Section was formerly classified to section 149 of this title prior to renumbering by Pub. L. 115–278.

Former section 149 of this title, which was transferred and redesignated as subsec. (c) of this section by Pub. L. 114–113, div. N, title II, § 223(a)(2), Dec. 18, 2015, 129 Stat. 2963, was based on Pub. L. 107–296, title II, § 227, as added by Pub. L. 113–282, § 7(a), Dec. 18, 2014, 128 Stat. 3070.

2022—Subsec. (a). Pub. L. 117–263, § 7143(b)(2)(E)(i), substituted “section, the term ‘agency information system’ means an information system used or operated by an agency or by another entity on behalf of an agency.” for “section—” and struck out pars. (1) to (4) which defined agency information system, cybersecurity risk, information system, intelligence community, and national security system.

Subsec. (c). Pub. L. 117–263, § 7143(c)(8), substituted “Director of the Cybersecurity and Infrastructure Security Agency” for “Director of Cybersecurity and Infrastructure Security”.

Pub. L. 117–263, § 7143(b)(2)(E)(ii), substituted “Information Sharing and Analysis Organizations” for “information sharing and analysis organizations (as defined in section 671(5) of this title)” and struck out “(as defined in section 659 of this title)” after “cybersecurity risks”.

Subsec. (e)(1)(B). Pub. L. 117–263, § 7143(b)(2)(E)(iii)(I), which directed striking out “(as such term is defined in section 659 of this title)”, was executed by striking out “(as such term is defined in section 659 of this title)” after “cybersecurity risks” and after “incidents”, to reflect the probable intent of Congress.

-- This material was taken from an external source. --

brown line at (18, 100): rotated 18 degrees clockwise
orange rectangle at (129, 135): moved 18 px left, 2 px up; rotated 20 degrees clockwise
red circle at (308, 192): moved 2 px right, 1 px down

Subsec. (e)(3)(C). Pub. L. 117–263, § 7143(b)(2)(E)(iii)(II), struck out “(as such term is defined in section 1501 of this title)” after “information systems”.

2021—Subsec. (c). Pub. L. 117–81, § 1546, substituted “update not less often than biennially” for “regularly update” and inserted “The Director, in consultation with relevant Sector Risk Management Agencies and the National Cyber Director, shall develop mechanisms to engage with stakeholders to educate such stakeholders regarding Federal Government cybersecurity roles and responsibilities for cyber incident response.” at end.

Subsec. (e). Pub. L. 117–81, § 1545, added subsec. (e).

2018—Subsec. (a)(2). Pub. L. 115–278, § 2(g)(9)(A)(iv)(I), substituted “section 659 of this title” for “section 148 of this title”.

Subsec. (c). Pub. L. 115–278, § 2(g)(9)(A)(iv), substituted “Director of Cybersecurity and Infrastructure Security” for “Under Secretary appointed under section 113(a)(1)(H) of this title”, “section 671(5) of this title” for “section 131(5) of this title”, and “section 659 of this title” for “section 148 of this title”.

2015—Subsec. (c). Pub. L. 114–113, § 223(a)(5), made technical amendment to reference in original act which appears in text as reference to section 148 of this title.

Pub. L. 114–113, § 223(a)(2), transferred former section 149 of this title to subsec. (c) of this section. See Codification note above.

Subsec. (d). Pub. L. 114–113, § 205, added subsec. (d).

Nothing in amendment made by Pub. L. 117–263 to be construed to alter the authorities, responsibilities, functions, or activities of any agency (as such term is defined in 44 U.S.C. 3502) or officer or employee of the United States on or before Dec. 23, 2022, see section 7143(f)(1) of Pub. L. 117–263, set out as a note under section 650 of this title.

Pub. L. 113–282, § 7(c), Dec. 18, 2014, 128 Stat. 3072, provided that: “Nothing in the amendment made by subsection (a) [enacting subsec. (c) of this section and section 150 of this title] or in subsection (b)(1) [formerly classified as a note under section 3543 of Title 44, Public Printing and Documents, see now section 2(d)(1) of Pub. L. 113–283, set out as a note under section 3553 of Title 44] shall be construed to alter any authority of a Federal agency or department.”